Vendors Locking the Data in the EMR

This is one of the nastier issues that are almost never discussed in the EMR community. The patient is supposed to own the data and the doctor is supposed to own the record – but what happens to that rule when the vendor ‘locks’ the data in the EMR and does not allow the clinic to have full access to it. How can any physician claim to own a record that they cannot access, except at the behest of the vendor? After all – in an ‘electronic’ medical record system, the database record is the ‘record’! How can the physician claim to be the custodian and responsible to the patient when they do not have access to the original record? How might this affect the patient care by that doctor in the long term?

There are various ways that this might occur, but the most common are when a vendor encrypts or password protects the database. In these cases the physician cannot access the database except through the use of the EMR application. Now, this might not sound all that bad, but it can have some rather serious ramifications. What happens when the clinic wants to do something that is not built into the EMR? Such as:

  • – Export data to a third party (CPCSSN for example)
  • – Perform data analytics
  • – Run custom reports or queries
  • – Convert to a new EMR

If they cannot access their database directly, they may not be able to perform any of the previous tasks. By far, the most serious would seem to be converting to a new EMR, as this could impact the actual business of the clinic. However, being able to access the data for other purposes can also have a big impact.

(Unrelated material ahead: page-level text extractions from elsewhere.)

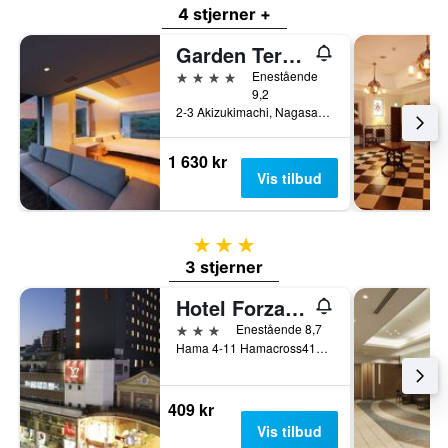
4 stjerner +
Garden Terrace Nagasaki Hotels & Resorts
4 stjerner
Enestående
9,2
2-3 Akizukimachi, Nagasaki, Japan
1 630 kr
Vis tilbud
3 stjerner
3 stjerner
Hotel Forza Nagasaki
3 stjerner
Enestående 8,7
Hama 4-11 Hamacross411 4F, Nagasaki, Japan
409 kr
Vis tilbud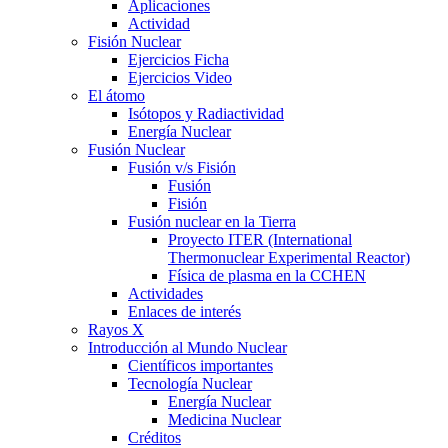
Aplicaciones
Actividad
Fisión Nuclear
Ejercicios Ficha
Ejercicios Video
El átomo
Isótopos y Radiactividad
Energía Nuclear
Fusión Nuclear
Fusión v/s Fisión
Fusión
Fisión
Fusión nuclear en la Tierra
Proyecto ITER (International
Thermonuclear Experimental Reactor)
Física de plasma en la CCHEN
Actividades
Enlaces de interés
Rayos X
Introducción al Mundo Nuclear
Científicos importantes
Tecnología Nuclear
Energía Nuclear
Medicina Nuclear
Créditos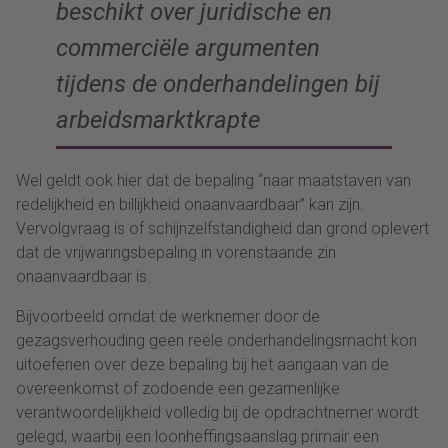
beschikt over juridische en
commerciële argumenten
tijdens de onderhandelingen bij
arbeidsmarktkrapte
Wel geldt ook hier dat de bepaling “naar maatstaven van
redelijkheid en billijkheid onaanvaardbaar” kan zijn.
Vervolgvraag is of schijnzelfstandigheid dan grond oplevert
dat de vrijwaringsbepaling in vorenstaande zin
onaanvaardbaar is.
Bijvoorbeeld omdat de werknemer door de
gezagsverhouding geen reële onderhandelingsmacht kon
uitoefenen over deze bepaling bij het aangaan van de
overeenkomst of zodoende een gezamenlijke
verantwoordelijkheid volledig bij de opdrachtnemer wordt
gelegd, waarbij een loonheffingsaanslag primair een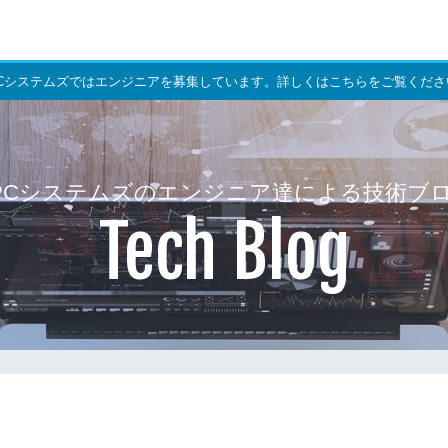
PCシステムズではエンジニアを募集しています。詳しくはこちらをご覧くださ
PCシステムズのエンジニア達による技術ブ
Tech Blog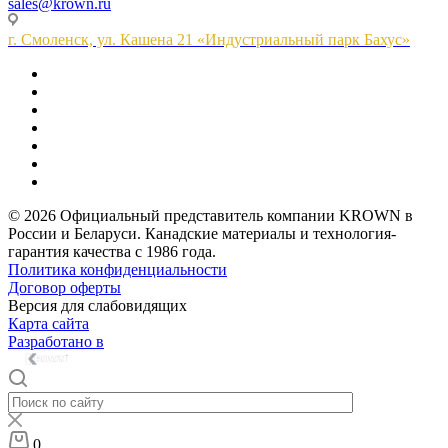
sales@krown.ru
г. Смоленск, ул. Кашена 21 «Индустриальный парк Бахус»
© 2026 Официальный представитель компании KROWN в
России и Беларуси. Канадские материалы и технология-
гарантия качества с 1986 года.
Политика конфиденциальности
Договор оферты
Версия для слабовидящих
Карта сайта
Разработано в
0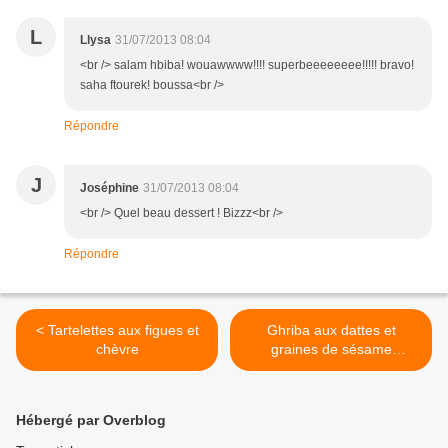
L
Llysa
31/07/2013 08:04
<br /> salam hbiba! wouawwww!!!! superbeeeeeeee!!!!! bravo!
saha ftourek! boussa<br />
Répondre
J
Joséphine
31/07/2013 08:04
<br /> Quel beau dessert ! Bizzz<br />
Répondre
< Tartelettes aux figues et
Ghriba aux dattes et
chèvre
graines de sésame
"Recette Aîd Al Fitr" >
Hébergé par Overblog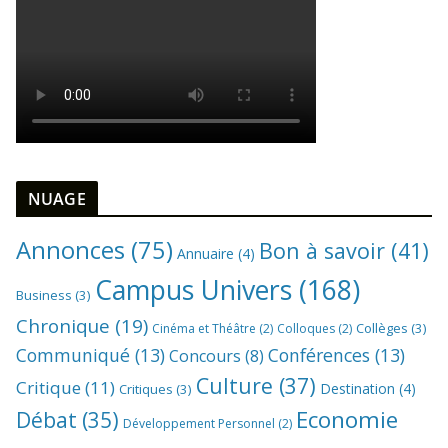
NUAGE
Annonces
(75)
Bon à savoir
(41)
Annuaire
(4)
Campus Univers
(168)
Business
(3)
Chronique
(19)
Collèges
(3)
Cinéma et Théâtre
(2)
Colloques
(2)
Communiqué
(13)
Conférences
(13)
Concours
(8)
Culture
(37)
Critique
(11)
Destination
(4)
Critiques
(3)
Economie
Débat
(35)
Développement Personnel
(2)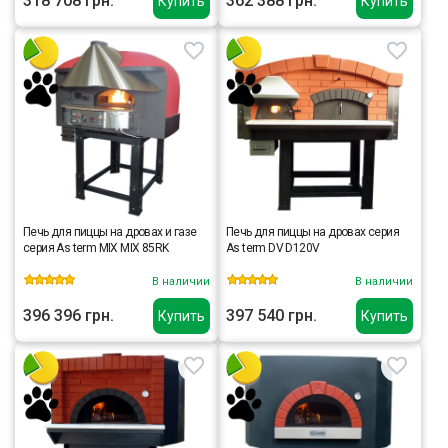
318 708 грн.
362 388 грн.
Купить
Купить
Печь для пиццы на дровах и газе
Печь для пиццы на дровах серия
серия As term MIX MIX 85RK
As term DV D120V
В наличии
В наличии
396 396 грн.
397 540 грн.
Купить
Купить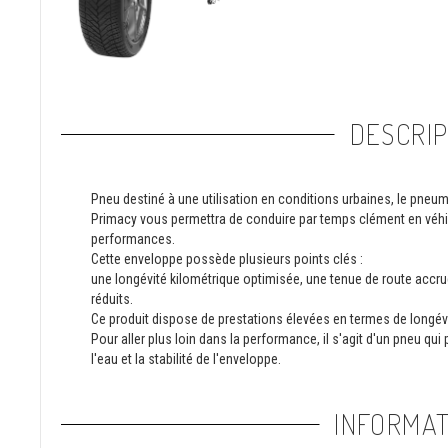
DESCRIP
Pneu destiné à une utilisation en conditions urbaines, le pneum
Primacy vous permettra de conduire par temps clément en véhicu
performances.
Cette enveloppe possède plusieurs points clés :
une longévité kilométrique optimisée, une tenue de route accrue
réduits.
Ce produit dispose de prestations élevées en termes de longévi
Pour aller plus loin dans la performance, il s'agit d'un pneu qu
l'eau et la stabilité de l'enveloppe.
INFORMAT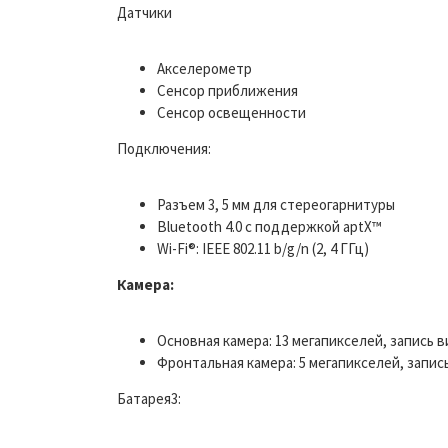
Датчики
Акселерометр
Сенсор приближения
Сенсор освещенности
Подключения:
Разъем 3, 5 мм для стереогарнитуры
Bluetooth 4.0 c поддержкой aptX™
Wi-Fi®: IEEE 802.11 b/g/n (2, 4 ГГц)
Камера:
Основная камера: 13 мегапикселей, запись 
Фронтальная камера: 5 мегапикселей, запис
Батарея3: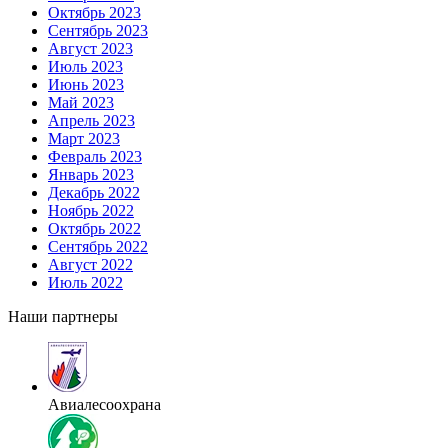
Октябрь 2023
Сентябрь 2023
Август 2023
Июль 2023
Июнь 2023
Май 2023
Апрель 2023
Март 2023
Февраль 2023
Январь 2023
Декабрь 2022
Ноябрь 2022
Октябрь 2022
Сентябрь 2022
Август 2022
Июль 2022
Наши партнеры
Авиалесоохрана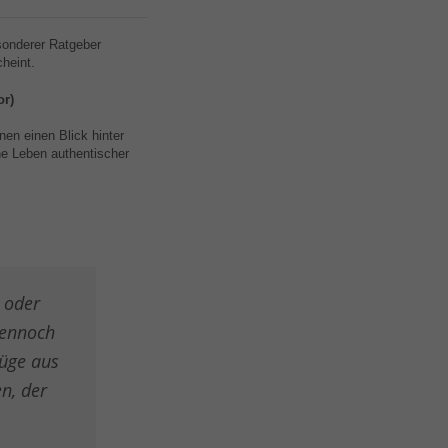
esonderer Ratgeber
heint.
or)
en einen Blick hinter
ne Leben authentischer
 oder
dennoch
üge aus
en, der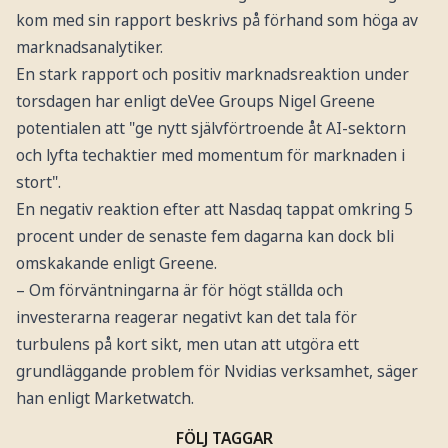
kom med sin rapport beskrivs på förhand som höga av
marknadsanalytiker.
En stark rapport och positiv marknadsreaktion under
torsdagen har enligt deVee Groups Nigel Greene
potentialen att "ge nytt självförtroende åt AI-sektorn
och lyfta techaktier med momentum för marknaden i
stort".
En negativ reaktion efter att Nasdaq tappat omkring 5
procent under de senaste fem dagarna kan dock bli
omskakande enligt Greene.
– Om förväntningarna är för högt ställda och
investerarna reagerar negativt kan det tala för
turbulens på kort sikt, men utan att utgöra ett
grundläggande problem för Nvidias verksamhet, säger
han enligt Marketwatch.
FÖLJ TAGGAR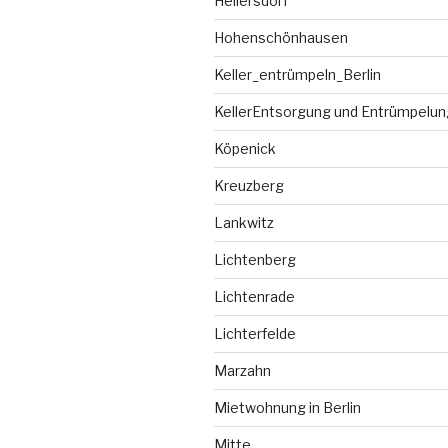
Hellersdorf
Hohenschönhausen
Keller_entrümpeln_Berlin
KellerEntsorgung und Entrümpelung
Köpenick
Kreuzberg
Lankwitz
Lichtenberg
Lichtenrade
Lichterfelde
Marzahn
Mietwohnung in Berlin
Mitte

Take for example that fact that we are moving to a new compensation system, where a clinic will not be reimbursed for simply using an EMR, but will have to prove that they are using it properly by generating certain reports for the government. And I believe this is just the beginning of the changes to come. However, if your vendor is slow getting these changes out to your clinic, or goes out of business, how will you be able to generate these reports? Oh that’s right – you will just move to another EMR! But wait – you cannot access the data and the vendor is either out of business, or just VERY slow to respond to you – so you cannot move to another vendor – because your data is ‘stuck’ in the current EMR application. This is the situation for many clinics in Canada right now. They have EMR software where the vendor does not allow them to access their data directly – and will not provide them with the raw database. These are ‘closed’ systems. In effect, some of these systems basically hold the EMR data hostage – forcing the clinic to continue dealing with the current vendor.

There are various ways that this is done. Some vendors will encrypt a few key fields or tables in the EMR, some will password protect an entire database. Others will not provide the administrator password to the machines (administrator in Windows, root in Linux, etc.) – even though the clinic has paid for and owns those machines.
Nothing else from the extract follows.